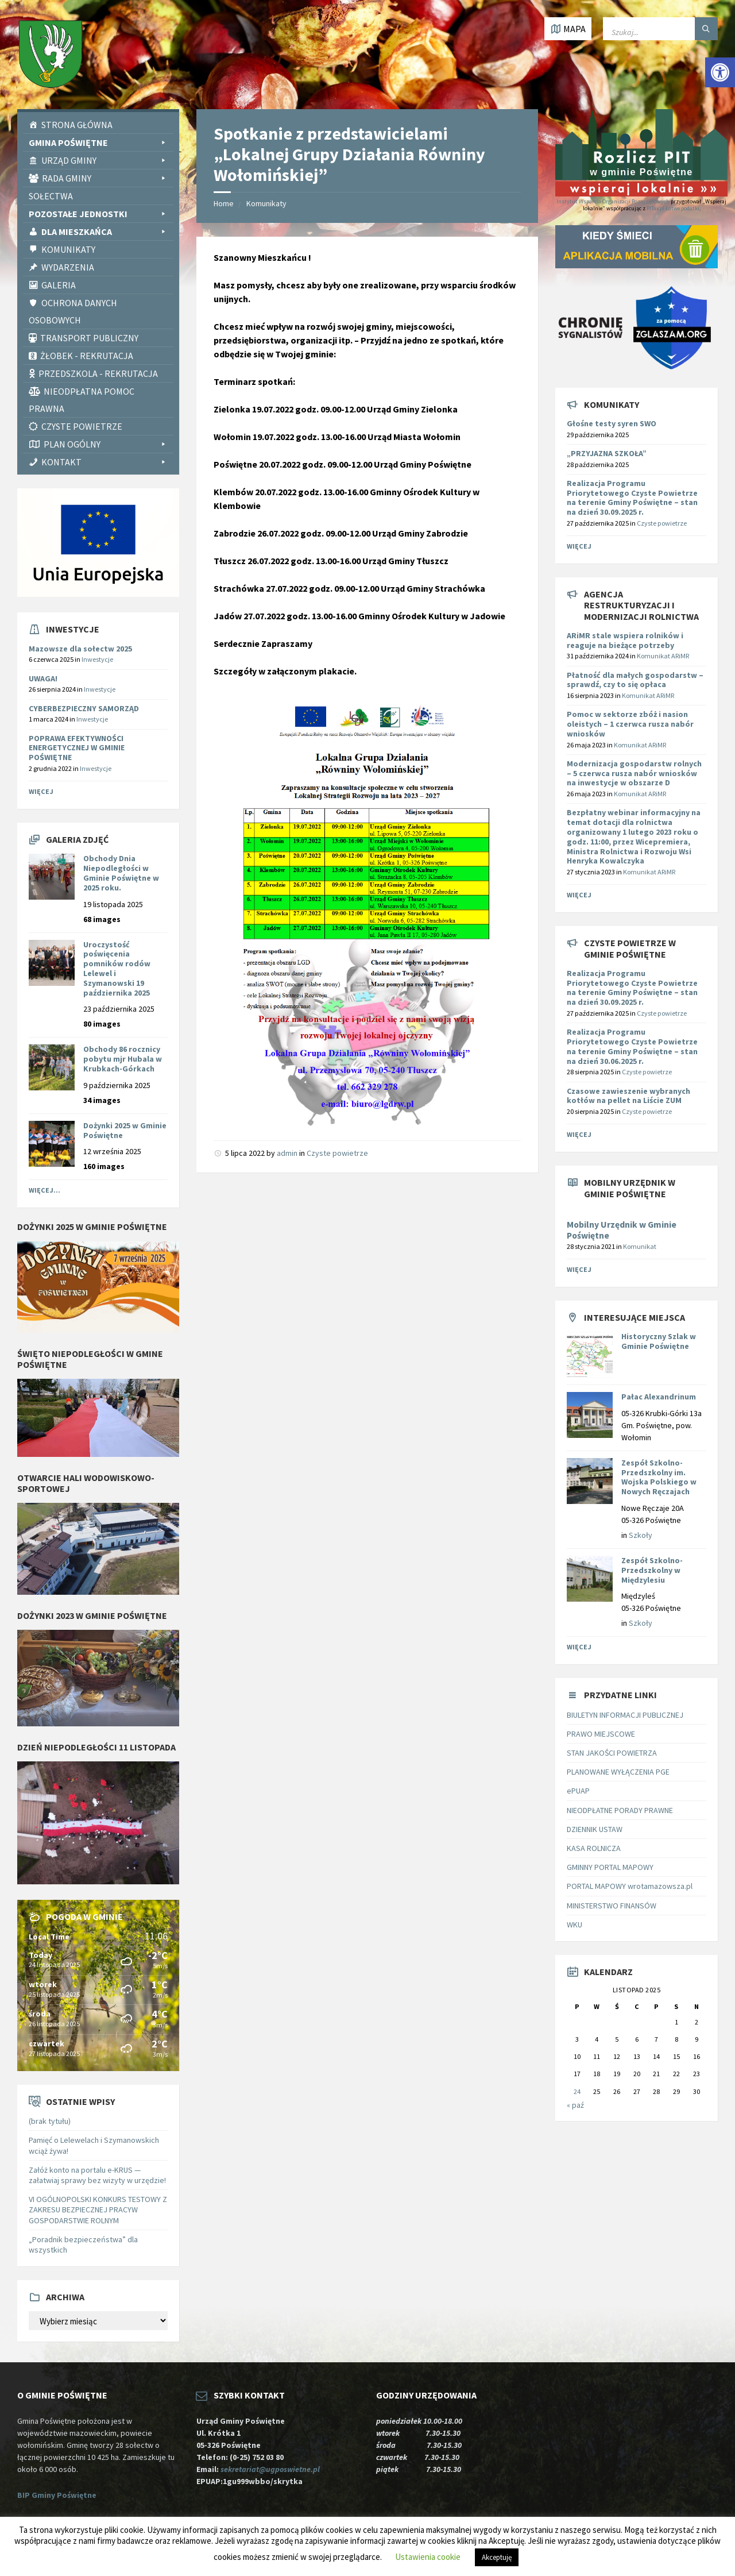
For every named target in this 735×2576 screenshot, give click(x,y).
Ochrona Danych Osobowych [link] (73, 311)
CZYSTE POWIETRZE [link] (81, 426)
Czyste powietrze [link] (337, 1153)
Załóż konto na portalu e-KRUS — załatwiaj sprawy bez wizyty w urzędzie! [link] (97, 2175)
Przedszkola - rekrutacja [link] (98, 373)
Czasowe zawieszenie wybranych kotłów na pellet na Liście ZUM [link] (628, 1096)
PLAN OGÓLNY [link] (106, 444)
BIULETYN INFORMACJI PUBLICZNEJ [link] (625, 1715)
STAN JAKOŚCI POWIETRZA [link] (612, 1753)
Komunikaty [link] (68, 249)
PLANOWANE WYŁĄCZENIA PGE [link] (618, 1772)
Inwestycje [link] (97, 659)
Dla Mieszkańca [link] (104, 231)
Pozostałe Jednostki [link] (98, 213)
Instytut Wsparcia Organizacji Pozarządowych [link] (613, 201)
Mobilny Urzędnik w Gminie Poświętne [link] (621, 1230)
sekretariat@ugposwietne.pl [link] (271, 2469)
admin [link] (287, 1153)
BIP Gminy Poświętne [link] (56, 2495)
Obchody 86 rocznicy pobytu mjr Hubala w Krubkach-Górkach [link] (122, 1059)
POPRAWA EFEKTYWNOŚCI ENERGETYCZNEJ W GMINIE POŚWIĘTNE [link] (77, 748)
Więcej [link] (41, 791)
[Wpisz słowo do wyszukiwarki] (660, 28)
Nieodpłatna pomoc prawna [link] (81, 399)
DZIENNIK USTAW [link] (594, 1829)
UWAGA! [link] (43, 678)
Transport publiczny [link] (89, 338)
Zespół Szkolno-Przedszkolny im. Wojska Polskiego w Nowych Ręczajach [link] (659, 1477)
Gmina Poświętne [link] (98, 142)
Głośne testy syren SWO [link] (611, 423)
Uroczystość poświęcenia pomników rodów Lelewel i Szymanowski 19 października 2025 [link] (116, 968)
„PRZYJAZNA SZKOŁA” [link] (607, 453)
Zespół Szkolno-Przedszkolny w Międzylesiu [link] (652, 1570)
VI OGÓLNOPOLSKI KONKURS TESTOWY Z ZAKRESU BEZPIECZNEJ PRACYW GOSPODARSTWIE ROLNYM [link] (98, 2209)
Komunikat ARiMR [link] (663, 655)
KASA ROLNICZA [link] (594, 1848)
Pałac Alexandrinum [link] (658, 1396)
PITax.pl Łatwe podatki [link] (673, 208)
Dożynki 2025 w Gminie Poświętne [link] (125, 1130)
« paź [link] (575, 2105)
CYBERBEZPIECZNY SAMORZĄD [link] (84, 708)
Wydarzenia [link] (67, 267)
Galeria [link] (58, 285)
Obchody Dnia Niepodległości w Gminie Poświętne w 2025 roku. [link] (121, 872)
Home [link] (224, 203)
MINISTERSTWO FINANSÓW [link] (611, 1905)
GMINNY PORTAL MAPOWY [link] (610, 1867)
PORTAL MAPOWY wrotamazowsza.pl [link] (630, 1886)
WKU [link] (574, 1924)
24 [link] (577, 2091)
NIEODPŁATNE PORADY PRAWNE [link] (620, 1810)
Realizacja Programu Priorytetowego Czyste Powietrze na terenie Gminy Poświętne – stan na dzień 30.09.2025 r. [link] (632, 497)
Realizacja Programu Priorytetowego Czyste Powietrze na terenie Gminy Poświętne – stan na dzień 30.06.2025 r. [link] (632, 1046)
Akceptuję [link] (497, 2557)
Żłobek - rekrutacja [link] (86, 355)
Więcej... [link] (44, 1190)
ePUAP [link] (578, 1791)
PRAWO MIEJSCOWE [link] (601, 1734)
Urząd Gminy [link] (104, 160)
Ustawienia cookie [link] (428, 2556)
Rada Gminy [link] (105, 178)
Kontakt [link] (104, 462)
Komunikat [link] (639, 1246)
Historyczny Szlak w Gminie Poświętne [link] (658, 1341)
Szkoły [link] (640, 1535)
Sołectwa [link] (51, 196)
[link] (720, 72)
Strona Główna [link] (77, 124)
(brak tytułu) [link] (50, 2121)
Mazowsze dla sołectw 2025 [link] (80, 648)
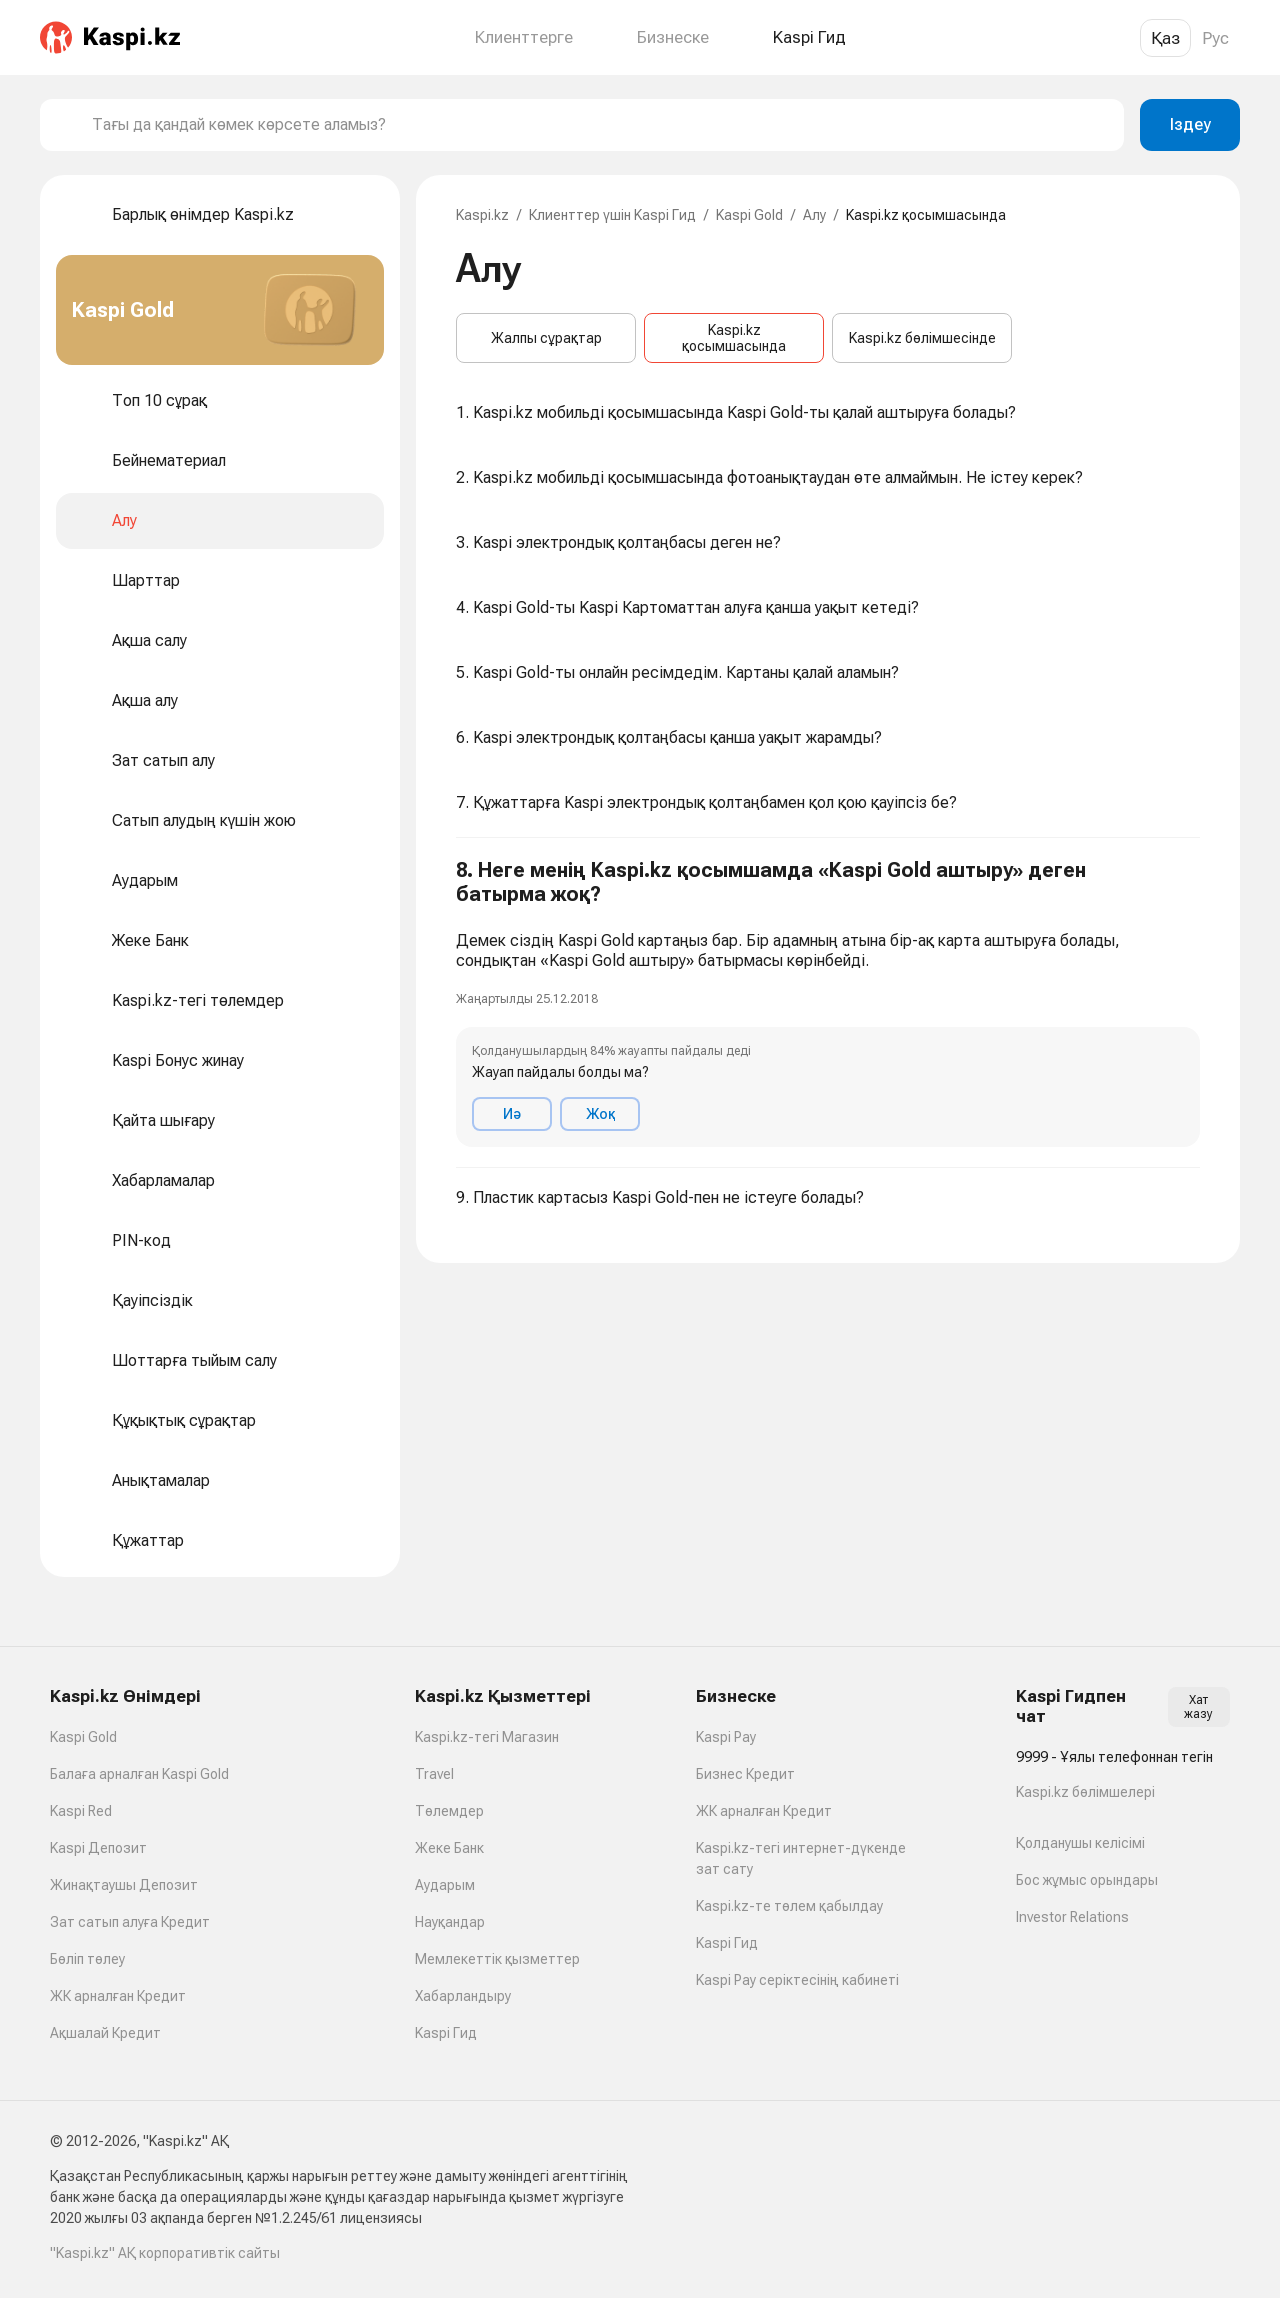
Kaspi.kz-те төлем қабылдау (789, 1906)
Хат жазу (1198, 1707)
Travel (434, 1774)
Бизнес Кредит (745, 1774)
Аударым (445, 1885)
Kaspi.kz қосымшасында (734, 338)
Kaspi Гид (446, 2033)
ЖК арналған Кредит (118, 1996)
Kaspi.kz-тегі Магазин (487, 1737)
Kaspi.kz (482, 215)
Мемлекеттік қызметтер (497, 1959)
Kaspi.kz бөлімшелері (1085, 1792)
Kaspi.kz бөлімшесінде (922, 338)
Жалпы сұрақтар (546, 338)
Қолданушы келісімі (1080, 1843)
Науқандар (450, 1922)
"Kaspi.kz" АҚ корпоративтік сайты (165, 2253)
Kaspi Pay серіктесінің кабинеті (797, 1980)
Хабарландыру (463, 1996)
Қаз (1165, 38)
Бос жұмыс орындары (1087, 1880)
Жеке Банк (449, 1848)
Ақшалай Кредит (105, 2033)
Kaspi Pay (726, 1737)
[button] (828, 1003)
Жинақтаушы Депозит (124, 1885)
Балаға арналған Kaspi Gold (139, 1774)
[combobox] (600, 125)
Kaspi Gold (749, 215)
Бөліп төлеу (87, 1959)
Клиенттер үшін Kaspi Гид (612, 215)
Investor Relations (1072, 1917)
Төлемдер (449, 1811)
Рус (1215, 38)
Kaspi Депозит (98, 1848)
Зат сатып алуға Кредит (130, 1922)
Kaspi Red (81, 1811)
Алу (814, 215)
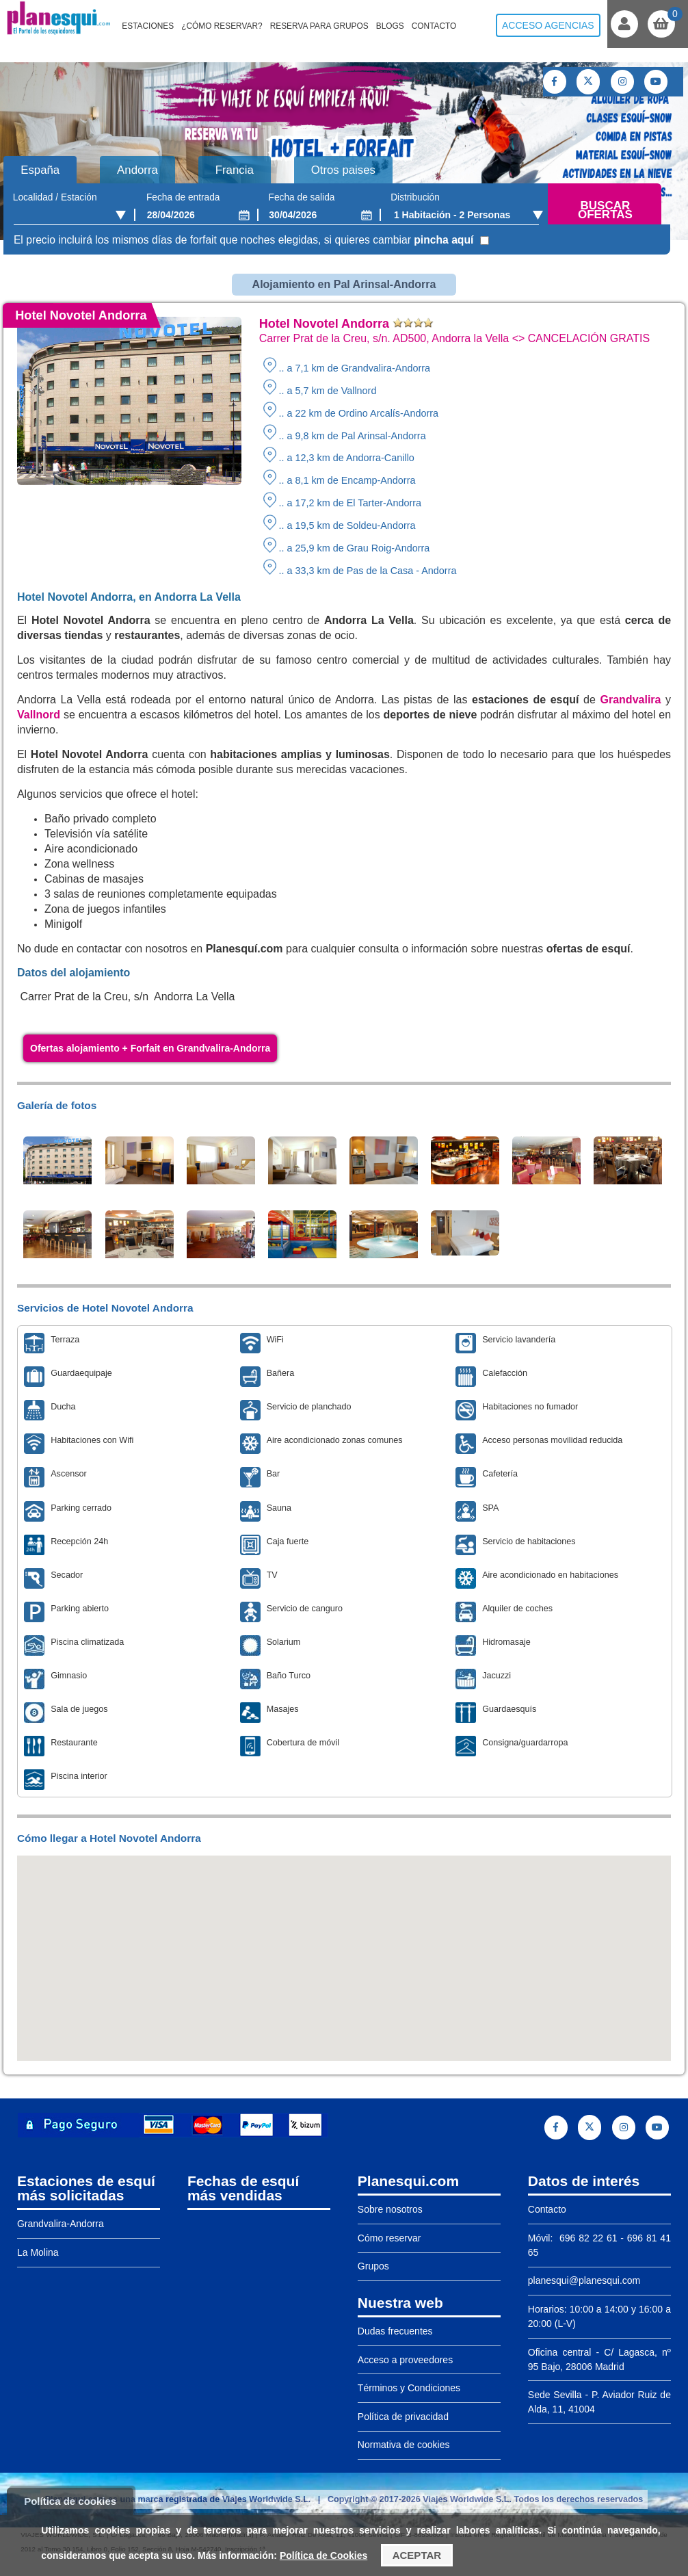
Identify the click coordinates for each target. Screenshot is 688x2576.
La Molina (38, 2252)
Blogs (390, 26)
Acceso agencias (548, 25)
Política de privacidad (403, 2416)
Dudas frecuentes (395, 2331)
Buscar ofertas (605, 210)
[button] (344, 1945)
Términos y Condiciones (409, 2387)
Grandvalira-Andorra (60, 2223)
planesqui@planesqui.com (584, 2280)
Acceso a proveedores (405, 2359)
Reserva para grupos (319, 26)
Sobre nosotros (390, 2209)
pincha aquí (443, 240)
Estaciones (148, 26)
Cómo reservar (389, 2238)
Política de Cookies (323, 2555)
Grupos (373, 2266)
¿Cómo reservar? (222, 26)
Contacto (434, 26)
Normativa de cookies (404, 2444)
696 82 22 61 (586, 2238)
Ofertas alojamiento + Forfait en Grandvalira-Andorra (150, 1048)
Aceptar (417, 2555)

- **Work instruction**
The response should hold exactly the lines starting at the line with "Czyste powietrze [link] (337, 1153)" and ending at the line with "Inwestycje [link] (97, 659)", and no other line of the material above.

- **Task solution**
Czyste powietrze [link] (337, 1153)
Załóż konto na portalu e-KRUS — załatwiaj sprawy bez wizyty w urzędzie! [link] (97, 2175)
Przedszkola - rekrutacja [link] (98, 373)
Czasowe zawieszenie wybranych kotłów na pellet na Liście ZUM [link] (628, 1096)
PLAN OGÓLNY [link] (106, 444)
BIULETYN INFORMACJI PUBLICZNEJ [link] (625, 1715)
STAN JAKOŚCI POWIETRZA [link] (612, 1753)
Komunikaty [link] (68, 249)
PLANOWANE WYŁĄCZENIA PGE [link] (618, 1772)
Inwestycje [link] (97, 659)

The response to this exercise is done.